2000 >> September >> NATIONAL Cleaning Your Insulator  

NATIONAL - Cleaning Your Insulator

Reprinted from "Crown Jewels of the Wire", September 2000, (Insert) page 13

Russ Frank, McHenry, Illinois
NIA Award for General

There are may different ways to clean insulators. For just plain dirt you can just wash it off with soap and water with a Scotch Brite or similar pad. For sticker residue, a solvent like GOOF OFF (xylene) works well. But the problem for most people is usually train smoke, that gray haze or black coating that covers all, or part of the insulator, particularly the underside where it's not regularly washed clean by rain. There are two basic cleaning choices for train smoke, soot, tar, paint and the like: ; acid or base.

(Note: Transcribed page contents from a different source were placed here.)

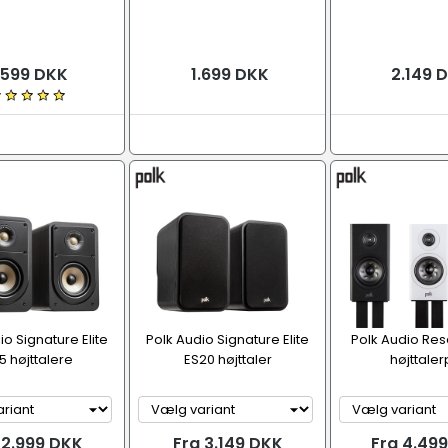
.599 DKK
1.699 DKK
2.149 
io Signature Elite
Polk Audio Signature Elite
Polk Audio Res
5 højttalere
ES20 højttaler
højttaler
 2.999 DKK
Fra 3.149 DKK
Fra 4.49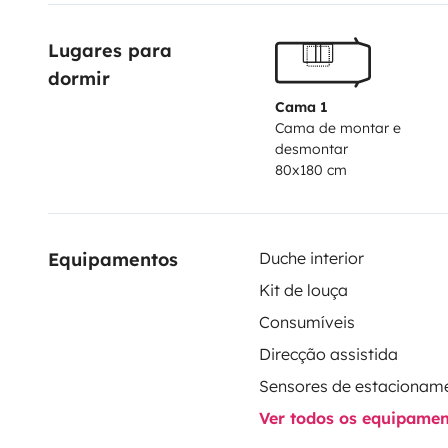
casa durante uma semana!
Lugares para 
dormir
Cama 1
Cama de montar e
desmontar
80x180 cm
Equipamentos
Duche interior
Kit de louça
Consumíveis
Direcção assistida
Sensores de estacionam
Ver todos os equipame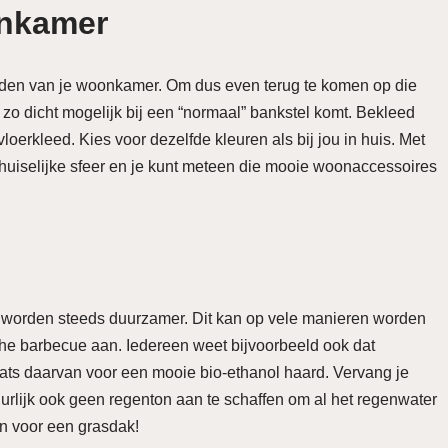
onkamer
rden van je woonkamer. Om dus even terug te komen op die
zo dicht mogelijk bij een “normaal” bankstel komt. Bekleed
oerkleed. Kies voor dezelfde kleuren als bij jou in huis. Met
huiselijke sfeer en je kunt meteen die mooie woonaccessoires
 worden steeds duurzamer. Dit kan op vele manieren worden
che barbecue aan. Iedereen weet bijvoorbeeld ook dat
laats daarvan voor een mooie bio-ethanol haard. Vervang je
urlijk ook geen regenton aan te schaffen om al het regenwater
an voor een grasdak!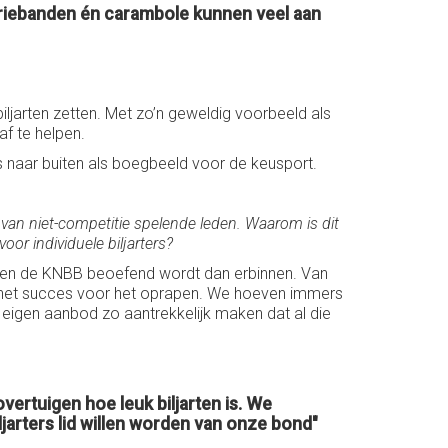
, driebanden én carambole kunnen veel aan
iljarten zetten. Met zo’n geweldig voorbeeld als
f te helpen.
 naar buiten als boegbeeld voor de keusport.
an niet-competitie spelende leden. Waarom is dit
or individuele biljarters?
buiten de KNBB beoefend wordt dan erbinnen. Van
igt het succes voor het oprapen. We hoeven immers
eigen aanbod zo aantrekkelijk maken dat al die
ertuigen hoe leuk biljarten is. We
jarters lid willen worden van onze bond"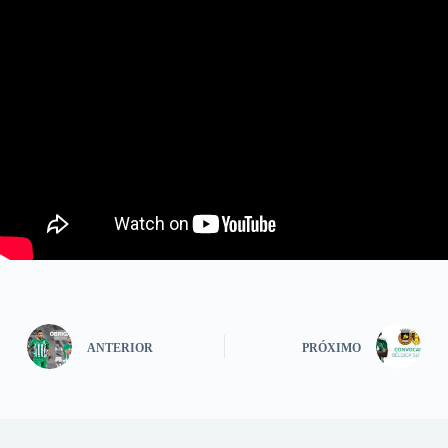
ANTERIOR
PRÓXIMO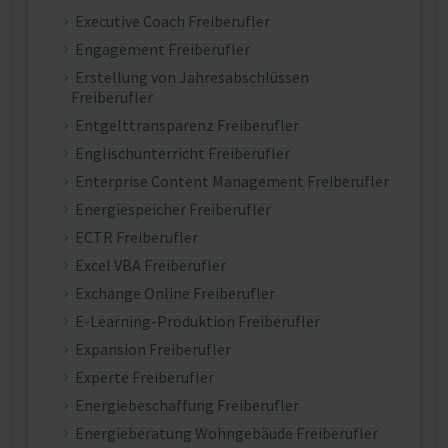
Executive Coach Freiberufler
Engagement Freiberufler
Erstellung von Jahresabschlüssen
Freiberufler
Entgelttransparenz Freiberufler
Englischunterricht Freiberufler
Enterprise Content Management Freiberufler
Energiespeicher Freiberufler
ECTR Freiberufler
Excel VBA Freiberufler
Exchange Online Freiberufler
E-Learning-Produktion Freiberufler
Expansion Freiberufler
Experte Freiberufler
Energiebeschaffung Freiberufler
Energieberatung Wohngebäude Freiberufler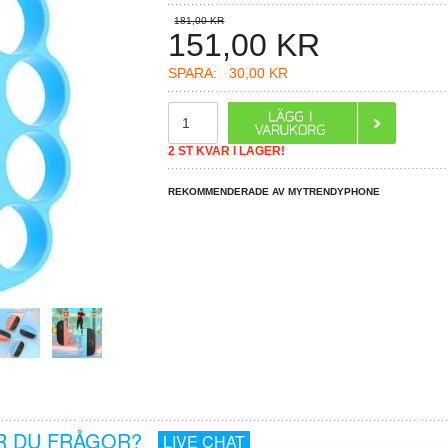
181,00 KR
151,00
KR
SPARA:
30,00 KR
2 ST KVAR I LAGER!
REKOMMENDERADE AV MYTRENDYPHONE
R DU FRÅGOR?
LIVE CHAT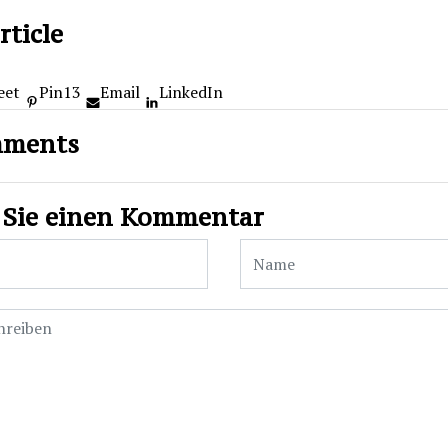
rticle
eet
Pin
13
Email
LinkedIn
mments
 Sie einen Kommentar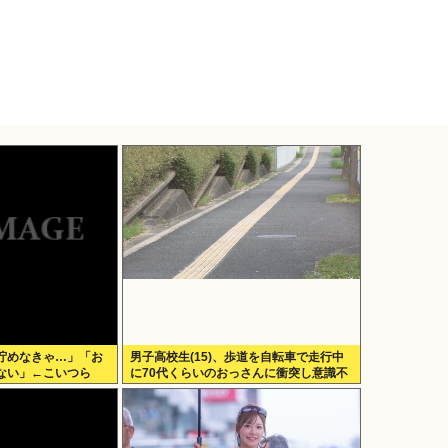
貯めなきゃ…」「お
男子高校生(15)、歩道を自転車で走行中
ない」←こいつら
に70代くらいのおっさんに衝突し意識不
明にさせてしまう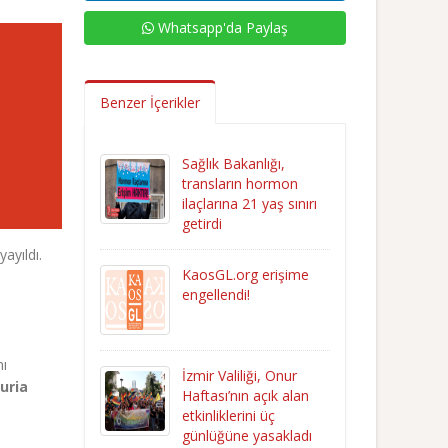
Whatsapp'da Paylaş
Benzer İçerikler
Sağlık Bakanlığı,
transların hormon
ilaçlarına 21 yaş sınırı
getirdi
ayıldı.
KaosGL.org erişime
engellendi!
nı
İzmir Valiliği, Onur
uria
Haftası’nın açık alan
etkinliklerini üç
günlüğüne yasakladı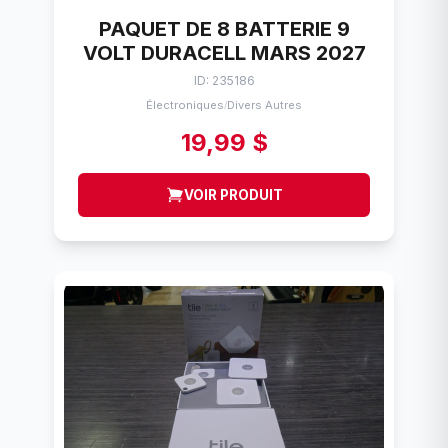
PAQUET DE 8 BATTERIE 9
VOLT DURACELL MARS 2027
ID: 235186
Électroniques
Divers Autres
/
19,99 $
VOIR PRODUIT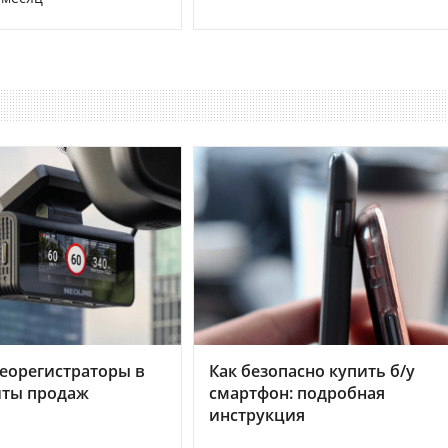
еорегистраторы в
Как безопасно купить б/у
хиты продаж
смартфон: подробная
инструкция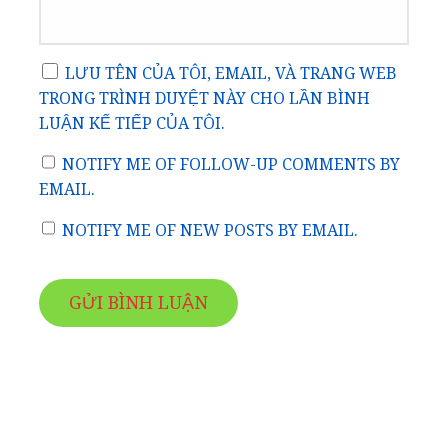
LƯU TÊN CỦA TÔI, EMAIL, VÀ TRANG WEB
TRONG TRÌNH DUYỆT NÀY CHO LẦN BÌNH
LUẬN KẾ TIẾP CỦA TÔI.
NOTIFY ME OF FOLLOW-UP COMMENTS BY
EMAIL.
NOTIFY ME OF NEW POSTS BY EMAIL.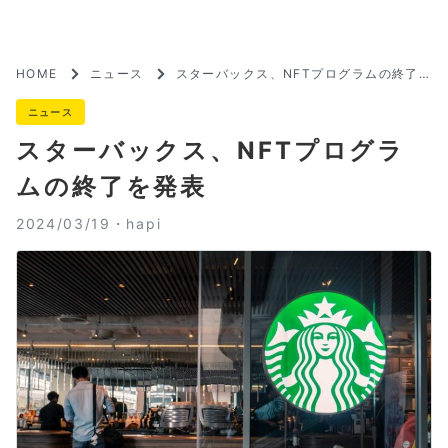
HOME
ニュース
スターバックス、NFTプログラムの終了
を発表
ニュース
スターバックス、NFTプログラ
ムの終了を発表
2024/03/19・
hapi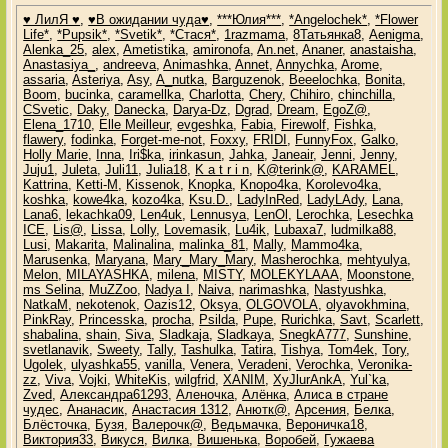
♥ ЛилЯ ♥
,
♥В ожидании чуда♥
,
***Юлия***
,
*Angelochek*
,
*Flower
Life*
,
*Pupsik*
,
*Svetik*
,
*Стася*
,
1razmama
,
8Татьянка8
,
Aenigma
,
Alenka_25
,
alex
,
Ametistika
,
amironofa
,
An.net
,
Ananer
,
anastaisha
,
Anastasiya_
,
andreeva
,
Animashka
,
Annet
,
Annychka
,
Arome
,
assaria
,
Asteriya
,
Asy
,
A_nutka
,
Barguzenok
,
Beeelochka
,
Bonita
,
Boom
,
bucinka
,
caramellka
,
Charlotta
,
Chery
,
Chihiro
,
chinchilla
,
CSvetic
,
Daky
,
Danecka
,
Darya-Dz
,
Dgrad
,
Dream
,
EgoZ@
,
Elena_1710
,
Elle Meilleur
,
evgeshka
,
Fabia
,
Firewolf
,
Fishka
,
flawery
,
fodinka
,
Forget-me-not
,
Foxxy
,
FRIDI
,
FunnyFox
,
Galko
,
Holly Marie
,
Inna
,
Iri$ka
,
irinkasun
,
Jahka
,
Janeair
,
Jenni
,
Jenny
,
Juju1
,
Juleta
,
Juli11
,
Julia18
,
K a t r i n
,
K@terink@
,
KARAMEL
,
Kattrina
,
Ketti-M
,
Kissenok
,
Knopka
,
Knopo4ka
,
Korolevo4ka
,
koshka
,
kowe4ka
,
kozo4ka
,
Ksu.D.
,
LadyInRed
,
LadyLAdy
,
Lana
,
Lana6
,
lekachka09
,
Len4uk
,
Lennusya
,
LenOl
,
Lerochka
,
Lesechka
ICE
,
Lis@
,
Lissa
,
Lolly
,
Lovemasik
,
Lu4ik
,
Lubaxa7
,
ludmilka88
,
Lusi
,
Makarita
,
Malinalina
,
malinka_81
,
Mally
,
Mammo4ka
,
Marusenka
,
Maryana
,
Mary_Mary_Mary
,
Masherochka
,
mehtyulya
,
Melon
,
MILAYASHKA
,
milena
,
MISTY
,
MOLEKYLAAA
,
Moonstone
,
ms Selina
,
MuZZoo
,
Nadya I
,
Naiva
,
narimashka
,
Nastyushka
,
NatkaM
,
nekotenok
,
Oazis12
,
Oksya
,
OLGOVOLA
,
olyavokhmina
,
PinkRay
,
Princesska
,
procha
,
Psilda
,
Pupe
,
Rurichka
,
Savt
,
Scarlett
,
shabalina
,
shain
,
Siva
,
Sladkaja
,
Sladkaya
,
SnegkA777
,
Sunshine
,
svetlanavik
,
Sweety
,
Tally
,
Tashulka
,
Tatira
,
Tishya
,
Tom4ek
,
Tory
,
Ugolek
,
ulyashka55
,
vanilla
,
Venera
,
Veradeni
,
Verochka
,
Veronika-
zz
,
Viva
,
Vojki
,
WhiteKis
,
wilgfrid
,
XANIM
,
XyJlurAnkA
,
Yul`ka
,
Zved
,
Александра61293
,
Аленочка
,
Алёнка
,
Алиса в стране
чудес
,
Ананасик
,
Анастасия 1312
,
Анютк@
,
Арсения
,
Белка
,
Блёсточка
,
Бузя
,
Валерочк@
,
Ведьмачка
,
Вероничка18
,
Виктория33
,
Викуся
,
Вилка
,
Вишенька
,
Воробей
,
Гужаева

Either can be used to effectively clean glass and porcelain insulators. The most popular cleaner is oxalic acid due to its availability, economy, and safeness and excellence in cleaning ability. The most popular base is lye. It is more dangerous, but will remove some deposits the acid won't touch and is safe for carnival glass (unlike an acid solution). 

Russ says: I've been collecting for about 5-6 years. I don't have a specialty, just a general glass collection. Rick Soller, a fellow Greater Chicago Insulator Club member, has helped me in deciding what type of display to put together for the National. The cleaning solutions used on insulators and their effect interested me. All the dirty insulators used in the display were provided by Rick Soller. The best cleaning agents used were oxalic acid and the base lye.

I would like to add anything from Chicago or Illinois to my collection. . . especially Electrical Supply Company, Chicago's, Surge, S.S. & Company, etc.

Russ Frank, doing it the RIGHT WAY, protection for both your eyes and your hands. That goes for ANY cleaning compound. Russ (without all of his protective gear) has experimented with lots of different cleaning compounds.